Having some kind of displacement philosophy that you're able to explain up front creates psychological safety. And look, some people left. They're like, "I don't want to upskill. I'll just retire." But at least they knew what the stakes were at the beginning.
The last thing I would say is it does have so much to do with the leadership role-modeling, for the leadership to say "I'm learning too. My job's changing." One of the things we did was everyone had to learn AI, and top management were measured on our scores on AI Academy. And I would stand up in front of my team and say, "I failed chapter three. I've tried it three times. I'm at it again, but I'm really frustrated." But to be able to share that we're all doing this because it's all new for all of us. We're not just doing it to you.
What single thought should leaders focus on for the coming year?
Kevin Delaney: We just have a minute left and I'd love each of you just briefly to share a single thought on what folks could focus on for the coming year.
Parker Mitchell: I'm going to build off this question of trust because I think that's going to be the defining challenge of 2026. If there are tipping points and workers, employees, mid-level leaders lose trust in the commitment of their business, their executive, to this transition, they will begin to retreat. They will begin to use shadow AI instead of the official AI.
I think leaders have to pay very close attention to this and keep their pulse on it. And I would say the right CEOs will say, "My earnings call, the audience in my earnings call is not the analysts. Actually, it's my employee base. And the number one thing I need to do is bring them along on this journey." It will probably be the hardest change management and the hardest leadership challenge they've faced. And Heifetz's principles are probably core to that.
Kevin Delaney: I've been hearing more honesty and transparency than ever from CEOs about how they're talking to their workforce. And that might not be in the CEO's DNA.
Katy George: I love what Diane brought up as well. This notion of we need a new science of knowledge work. Knowledge work, we can't watch it. We don't know how productive we each were in the last hour or how we think about quality. It's one of the reasons it's hard to measure the ROI of AI, because we don't know how to measure the quality of the knowledge work or the productivity of it. And so this notion of investing in that science, but with principles. How do we even codify principles about how we choose to redesign work?

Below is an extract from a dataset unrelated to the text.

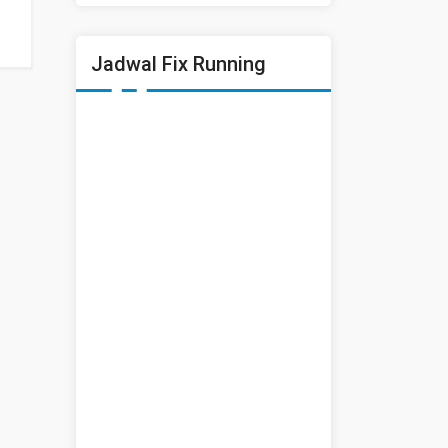
Jadwal Fix Running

Diane Gerson: I think at the end of the day, we all have to make a decision about whether AI is serving humans or whether humans are serving AI. And we've got to be really careful about that. That should be one of the defining principles when we implement AI.
Kevin Delaney: Great. Thank you. This was an incredible discussion. We have Diane Gerson, Parker Mitchell, Katy George. Thank you all for joining us. We hope you come back next year for the continuation.